Real Answers from Real Pilots


And peckerheads!

“ATP is a rip-off!”. That was a statement directed at me yesterday by not one, but two FOs at my airline. First a little context.

If you read my bio you know I credit ATP with much of my success. I’m a Capt at a Major airline and have been for approx 4yrs now. This was a second career for me and I didn’t start till I was almost 40. Had it not been for the Airline Career Pilot Program and ATPs assistance, I would not have gotten trained, qualified and hired at a Regional in such short order which is why I’ve been as successful as I have been. I’m a proud ATP grad and proudly display an ATP Alumni sticker on my flight case which is what prompted the exchange.

A little about the two FOs in question. Both are in their 20s and went to ATP after college. After building their time they were hired by Regionals where they worked for about 2yrs and are now flying for a Major airline. If none of that sounds too bad to you it’s not. Both advanced very quickly as a result of the shortage which is pretty great.

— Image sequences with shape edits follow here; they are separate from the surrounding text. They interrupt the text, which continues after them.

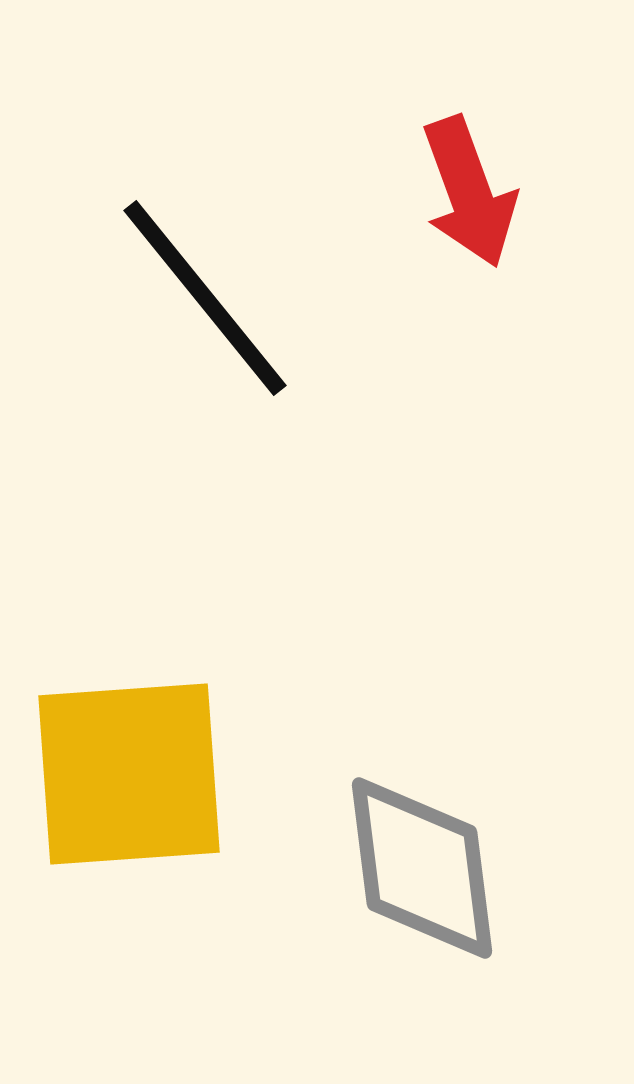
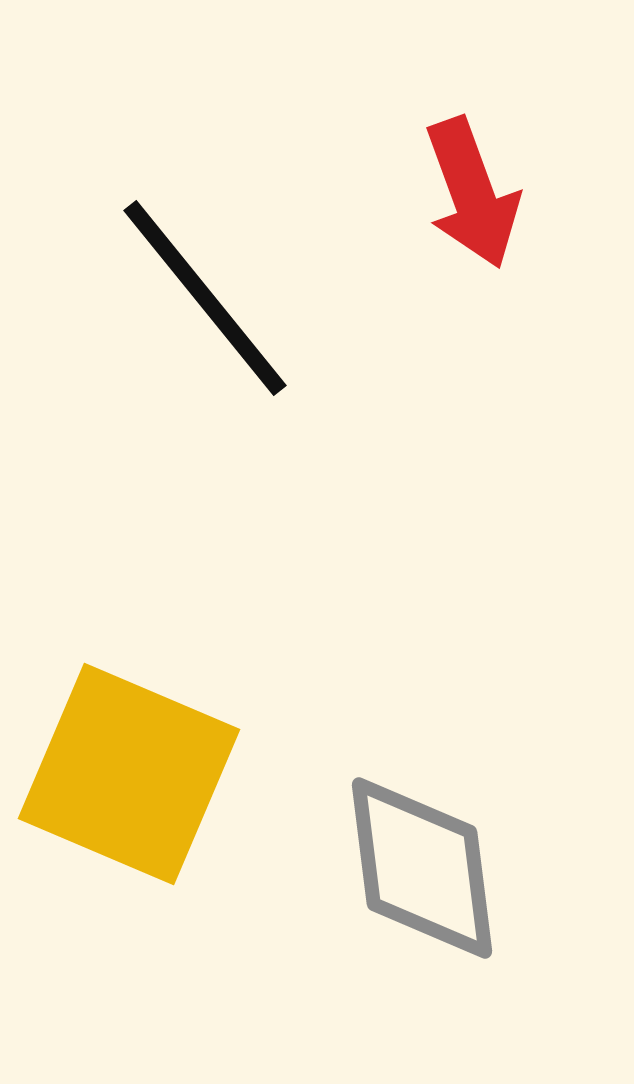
red arrow: moved 3 px right, 1 px down
yellow square: rotated 27 degrees clockwise
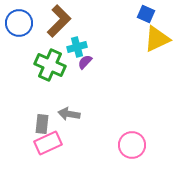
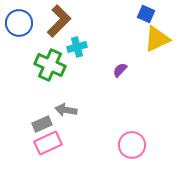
purple semicircle: moved 35 px right, 8 px down
gray arrow: moved 3 px left, 4 px up
gray rectangle: rotated 60 degrees clockwise
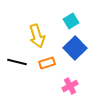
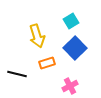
black line: moved 12 px down
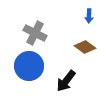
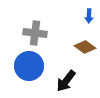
gray cross: rotated 20 degrees counterclockwise
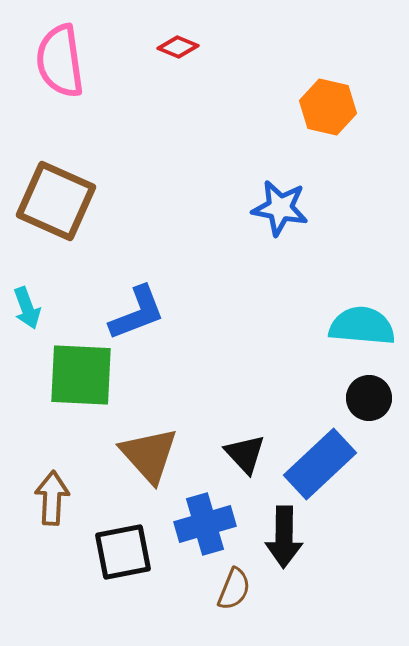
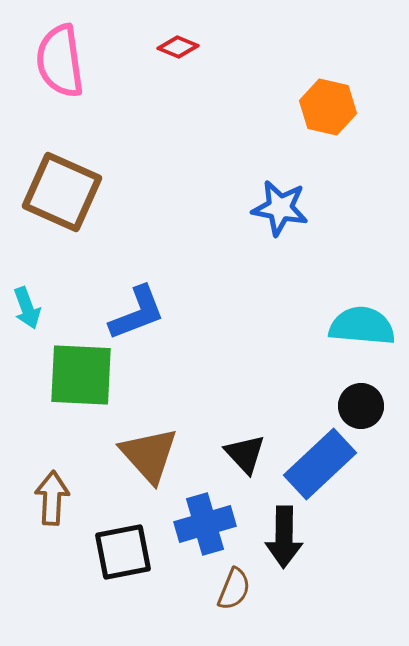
brown square: moved 6 px right, 9 px up
black circle: moved 8 px left, 8 px down
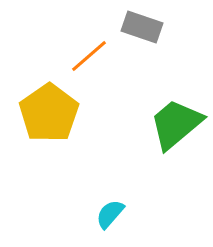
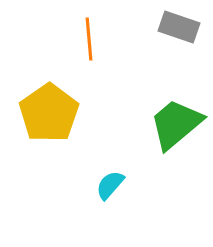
gray rectangle: moved 37 px right
orange line: moved 17 px up; rotated 54 degrees counterclockwise
cyan semicircle: moved 29 px up
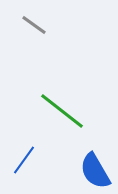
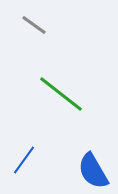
green line: moved 1 px left, 17 px up
blue semicircle: moved 2 px left
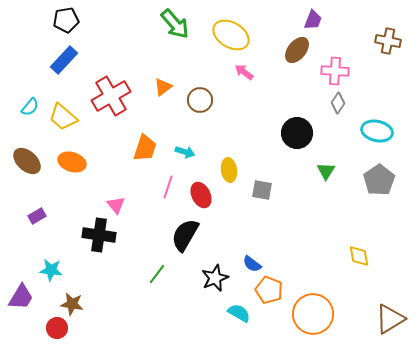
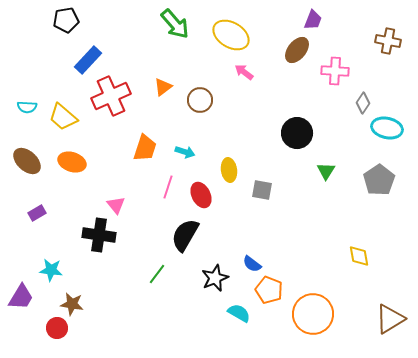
blue rectangle at (64, 60): moved 24 px right
red cross at (111, 96): rotated 6 degrees clockwise
gray diamond at (338, 103): moved 25 px right
cyan semicircle at (30, 107): moved 3 px left; rotated 54 degrees clockwise
cyan ellipse at (377, 131): moved 10 px right, 3 px up
purple rectangle at (37, 216): moved 3 px up
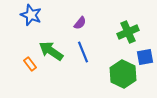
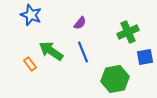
green hexagon: moved 8 px left, 5 px down; rotated 24 degrees clockwise
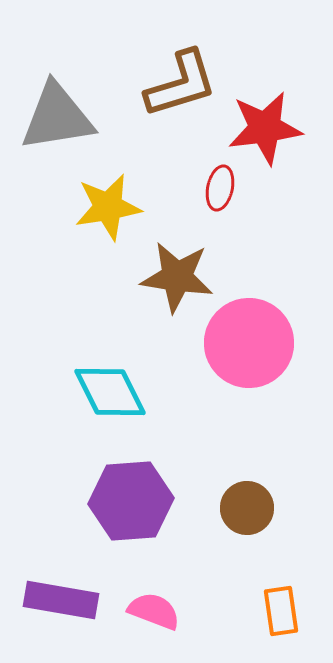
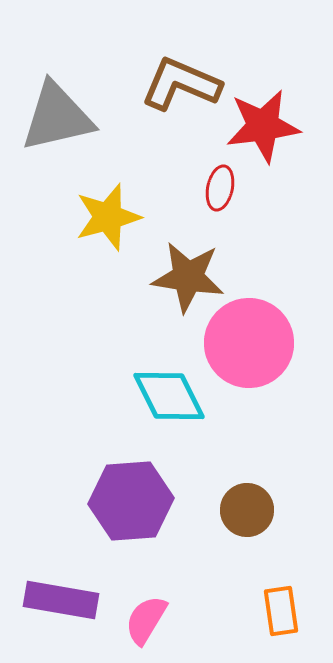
brown L-shape: rotated 140 degrees counterclockwise
gray triangle: rotated 4 degrees counterclockwise
red star: moved 2 px left, 2 px up
yellow star: moved 10 px down; rotated 6 degrees counterclockwise
brown star: moved 11 px right
cyan diamond: moved 59 px right, 4 px down
brown circle: moved 2 px down
pink semicircle: moved 8 px left, 9 px down; rotated 80 degrees counterclockwise
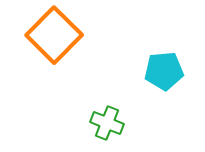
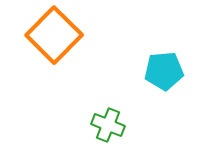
green cross: moved 1 px right, 2 px down
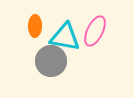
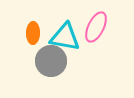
orange ellipse: moved 2 px left, 7 px down
pink ellipse: moved 1 px right, 4 px up
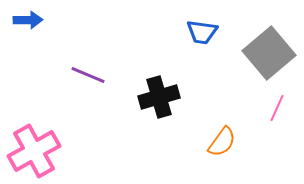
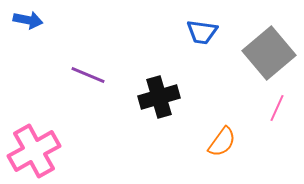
blue arrow: rotated 12 degrees clockwise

So what’s their beef with ATP? That’s what I wanted to know so after making the above proclamation (and adding that “ATP screwed them”) we had the following conversation (for simplicity I’ll be referring to them as PH1 and PH2 aka peckerhead 1 and 2):

PH2: yup ATP is a rip-off!
Me: ok I’ll bite, how did ATP rip you off?
PH1: man they charged me like $90k for my training!
Me: I’m sorry but isn’t that the price they quoted you?
PH1: yea but it’s ALOT of money!
Me: do you think you could have done the training cheaper?
PH1: probably not but I also had to pay for my checkrides out of pocket!
Me: weren’t you told that before you enrolled?
PH1: well yea but still, they screwed me as an instructor!
PH2: yea me too!
Me: how? Did they not pay you?
PH1: they paid me but they never took out any taxes and then I had to pay taxes the next year!
Me: did they not tell you when you were hired you’d be an independent contractor and had to pay your own taxes?
PH1: yea but I didn’t really understand what that meant.
PH2: well they really screwed me!
Me: ok what’s your story?
PH2: I received a conditional offer from Compass right when I started instructing. There was another flight school that paid more so I quit and when Compass found out they withdrew my offer!
Me: well wasn’t that one of the terms of the offer? ATP is a partner flight school and you’re required to instruct there till you reach your 1500hrs?
PH2: yea but this other place paid more and I sure didn’t tell Compass I quit so it must have been ATP! They didn’t have to do that!
Me: well I’m thinking if they’re a partner school and want to continue to be a partner school they probably did have to do that?
Both got frustrated and the conversation ended.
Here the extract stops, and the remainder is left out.